Migrant, asylum-seeking and refugee children: The Committee recommends that the State party accelerate the adoption of legal and institutional framework, which ensures that the rights of non-accompanied migrants children and asylum-seekers are respected at all times in accordance with international refugee and human rights law. The State party should ensure that refugee and asylum seeking children are not arrested, arbitrarily detained and deported back in breach of the law.
Child labour: The Committee urges the State party to take immediate and firm measure to remove girls working as domestic workers from abusive labour conditions, provide them with education, including vocational training and provide extensive information on these measures and their outcome in its next periodic report.
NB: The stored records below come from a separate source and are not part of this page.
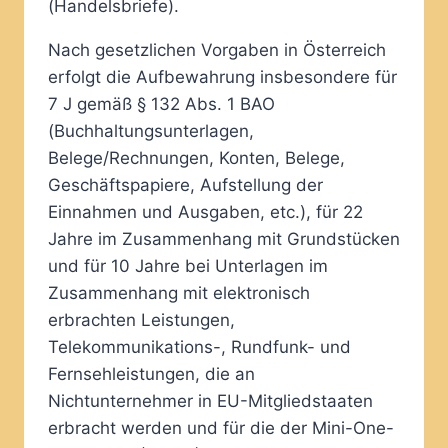
(Handelsbriefe).
Nach gesetzlichen Vorgaben in Österreich
erfolgt die Aufbewahrung insbesondere für
7 J gemäß § 132 Abs. 1 BAO
(Buchhaltungsunterlagen,
Belege/Rechnungen, Konten, Belege,
Geschäftspapiere, Aufstellung der
Einnahmen und Ausgaben, etc.), für 22
Jahre im Zusammenhang mit Grundstücken
und für 10 Jahre bei Unterlagen im
Zusammenhang mit elektronisch
erbrachten Leistungen,
Telekommunikations-, Rundfunk- und
Fernsehleistungen, die an
Nichtunternehmer in EU-Mitgliedstaaten
erbracht werden und für die der Mini-One-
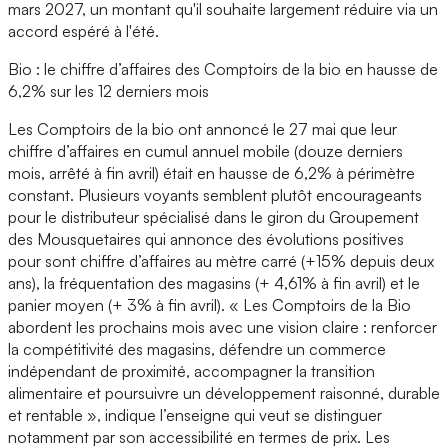
mars 2027, un montant qu'il souhaite largement réduire via un
accord espéré à l'été.
Bio : le chiffre d’affaires des Comptoirs de la bio en hausse de
6,2% sur les 12 derniers mois
Les Comptoirs de la bio ont annoncé le 27 mai que leur
chiffre d’affaires en cumul annuel mobile (douze derniers
mois, arrêté à fin avril) était en hausse de 6,2% à périmètre
constant. Plusieurs voyants semblent plutôt encourageants
pour le distributeur spécialisé dans le giron du Groupement
des Mousquetaires qui annonce des évolutions positives
pour sont chiffre d’affaires au mètre carré (+15% depuis deux
ans), la fréquentation des magasins (+ 4,61% à fin avril) et le
panier moyen (+ 3% à fin avril). « Les Comptoirs de la Bio
abordent les prochains mois avec une vision claire : renforcer
la compétitivité des magasins, défendre un commerce
indépendant de proximité, accompagner la transition
alimentaire et poursuivre un développement raisonné, durable
et rentable », indique l’enseigne qui veut se distinguer
notamment par son accessibilité en termes de prix. Les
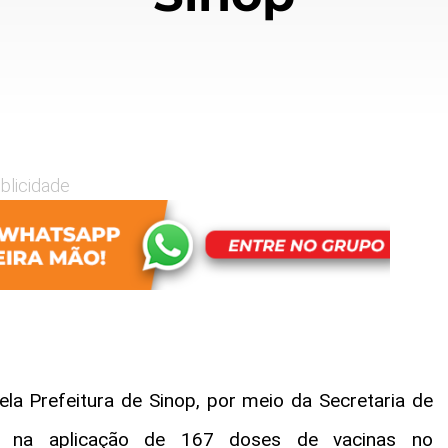
blicidade
la Prefeitura de Sinop, por meio da Secretaria de
ou na aplicação de 167 doses de vacinas no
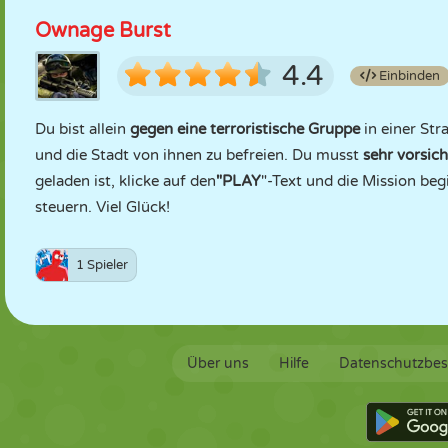
Ownage Burst
4.4
Einbinden
Du bist allein
gegen eine terroristische Gruppe
in einer Stra
und die Stadt von ihnen zu befreien. Du musst
sehr vorsich
geladen ist, klicke auf den
"PLAY
"-Text und die Mission beg
steuern. Viel Glück!
1 Spieler
Über uns
Hilfe
Datenschutzbe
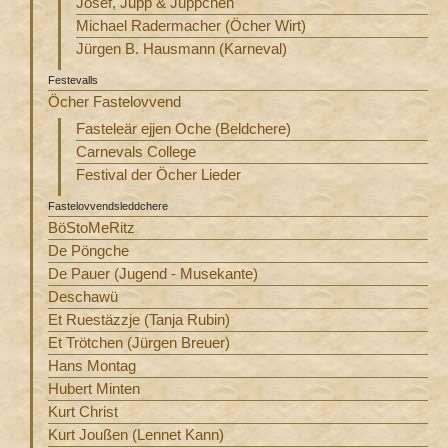
Josef, Jupp & Jüppchen
Michael Radermacher (Öcher Wirt)
Jürgen B. Hausmann (Karneval)
Festevalls
Öcher Fastelovvend
Fasteleär ejjen Oche (Beldchere)
Carnevals College
Festival der Öcher Lieder
Fastelovvendsleddchere
BöStoMeRitz
De Pöngche
De Pauer (Jugend - Musekante)
Deschawü
Et Ruestäzzje (Tanja Rubin)
Et Trötchen (Jürgen Breuer)
Hans Montag
Hubert Minten
Kurt Christ
Kurt Joußen (Lennet Kann)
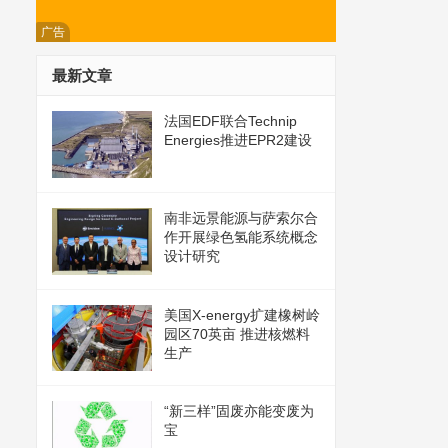
广告
最新文章
法国EDF联合Technip
Energies推进EPR2建设
南非远景能源与萨索尔合
作开展绿色氢能系统概念
设计研究
美国X-energy扩建橡树岭
园区70英亩 推进核燃料
生产
“新三样”固废亦能变废为
宝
Trafficking: The Committee is concerned that the State party remains a source, destination, and transit country for children primarily from sub-Saharan Africa and south Asia who are subjected to forced labour, including as domestic workers, sex trafficking and forced begging, two thirds of victims of trafficking being children. The Committee is also concerned that insufficient measures have been taken to investigate, prosecute, convict, and adequately punish child trafficking offenders
Children of Western Sahara: The Committee urges the State party to respect and protect the rights of all children living in Western Sahara and to take all necessary measures to prevent the violations of their rights. The State party should provide detailed information in this respect in its next periodic report (para.73).
Juvenile justice: The Committee urges the State party to ensure that detention, including pre-trial detention, is used as a measure of last resort and for the shortest possible period of time, even in case of very severe crimes and that it is reviewed on a regular basis with a view to withdrawing it; Ensure that children in conflict with the law are provided with qualified and independent legal aid at an early stage of the procedure and throughout the legal proceedings, including in the case of flagrant offences; Promote alternative measures to detention, such as diversion, probation, mediation, counselling, or community service, wherever possible; Ensure capacity-building and specialization of all the justice actors, including judges, prison officers and lawyers, on the provisions of the Convention.